Na primeira está lá o já famoso “Palmito assado na casca”. A iguaria, que já tem mais de 20 anos na casa, foi trazida ao Rio por Ottmar Grunewald Serveira, o Otto.

Gaúcho de Sta.Cruz do Sul, aprendeu na infância que o palmito assado era uma especialidade da culinária dos índios guaranis, que habitaram o sul do país, região que fora colonizada por seus bisavós, imigrantes alemães. É servido assim, dentro da casca e fumegante depois de sair do braseiro da churrasqueira.

Depois de gentilmente cortado é arrumado no prato. Vai à mesa regado com um molho tradicional de manteiga com alcaparras ou - o meu preferido - sal, azeite, alecrim, sálvia e alho fatiado. O garçom diz que são servidos entre 80 e 120 pedaços por dia. Fazendo as contas dá mais de uma tonelada de palmito por semana!

Mas o próprio Otto faz questão que todo o palmito – no caso de pupunha – seja fiscalizado e que venha de área de reflorestamento lá de Angra dos Reis.

Não dá pra restir. Com Cerveja Erdinger super gelada, acompanhado de salsichão de vitela com salada de batatas e mostarda escura, o palmito fica imbatível! 
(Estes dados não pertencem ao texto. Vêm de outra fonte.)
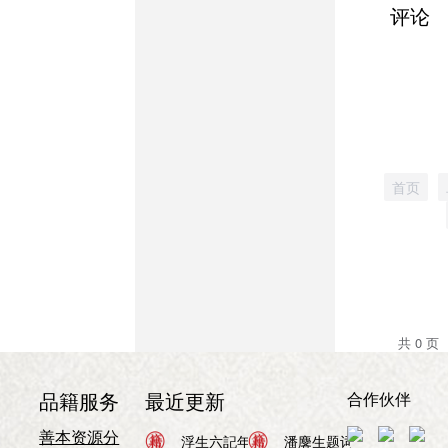
评论
首页
共 0 页
合作伙伴
品籍服务
最近更新
善本资源分
浮生六记
浮生六記年表
浮生六记
2026年08月05日
潘麐生题词
2026年08月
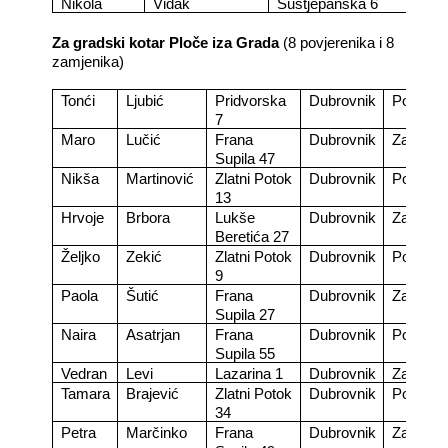
Nikola
Vidak
Sustjepanska 6
Za gradski kotar Ploče iza Grada
(8 povjerenika i 8
zamjenika)
Tonći
Ljubić
Pridvorska
Dubrovnik
Povjeren
7
Maro
Lučić
Frana
Dubrovnik
Zamjeni
Supila 47
Nikša
Martinović
Zlatni Potok
Dubrovnik
Povjeren
13
Hrvoje
Brbora
Lukše
Dubrovnik
Zamjeni
Beretića 27
Željko
Zekić
Zlatni Potok
Dubrovnik
Povjeren
9
Paola
Šutić
Frana
Dubrovnik
Zamjeni
Supila 27
Naira
Asatrjan
Frana
Dubrovnik
Povjeren
Supila 55
Vedran
Levi
Lazarina 1
Dubrovnik
Zamjeni
Tamara
Brajević
Zlatni Potok
Dubrovnik
Povjeren
34
Petra
Marčinko
Frana
Dubrovnik
Zamjeni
Pra conferir: Rua Uruguai, 380 – Loja 22, 23 e 31  -  Tijuca Rio de Janeiro  -  (21) 2268-1579

Chutney sem mistérios

Postado em Rápida em Dezembro 9, 2007 por garfo&faca

Adoro chutney de manga. Para mim sempre foi um mistério saber como a tal da manga virava aquela coisa meio indefinida que não é nem geléia nem molho. Foi quando eu tropecei num vídeo com uma indiana desvendando os mistérios do chutney. E não é que é fácil demais? 

chutney.jpg

Jabuticabeira de bolso

Postado em Afetiva em Dezembro 9, 2007 por garfo&faca

Jabuticabas são mais que frutas. Jabuticabas são pequenas memórias de infâncias. É incrível o poder que elas têm de fazer brotar alguma história antiga das cabeças mais saudosistas.

Minha mãe tinha jabuticabeiras em Santa Catarina, meu pai as tinha em Minas. Só eu que não dei muita sorte nesse lance de quintal. E tudo é incrivelmente parecido. Crianças que comiam jabuticabas até passar mal, crianças disputando as frutinhas, crianças atirando as bolotas em outras crianças…

 É  por isso que eu quero de natal uma jabuticabeira bonsai!!!!!

Porre de gelatina

Postado em Doces em Dezembro 1, 2007 por garfo&faca

A gelatina que, para mim, é um doce muito sem graça, meio mal ajambrado e com gosto e textura duvidosos ganhou uma nova chance. Conheci a famosa gelatina de pinga. Doce tradicional em Minas e que por essas bandas cariocas é pouco conhecido.

Impossível ficar no primeiro. Acho que devorei meia caixa em coisa de 10 minutos. Por pouco não fiquei rindo à toa ou contando os tacos do chão. Tenho tendência a ficar bêbada deprê.

Como outros amigos também não conseguem mais viver sem o doce, resolvi colocar a receita aqui pra todo mundo tentar fazer em casa:

[[Gelatina de Pinga]]

Você vai precisar de:

6 folhas de gelatina vermelha (1 folha de gelatina = 5 pacotes de gelatina em pó) // 12 folhas de gelatina branca // 2 copos de água (400 ml) // 1 kg de açúcar refinado // 1 copo de pinga (aguardente de cana) // Açúcar refinado para passar os docinhos

Como fazer:

Hidrate as folhas com 1/4 de água fria. Leve o restante da água ao fogo com o açúcar refinado. Depois que ferver e todo o açúcar estiver dissolvido, junte a pinga e a gelatina. Coloque numa forma retangular para endurecer fora da geladeira. Corte em quadradinhos com uma faca molhada na água quente e passe em açúcar refinado.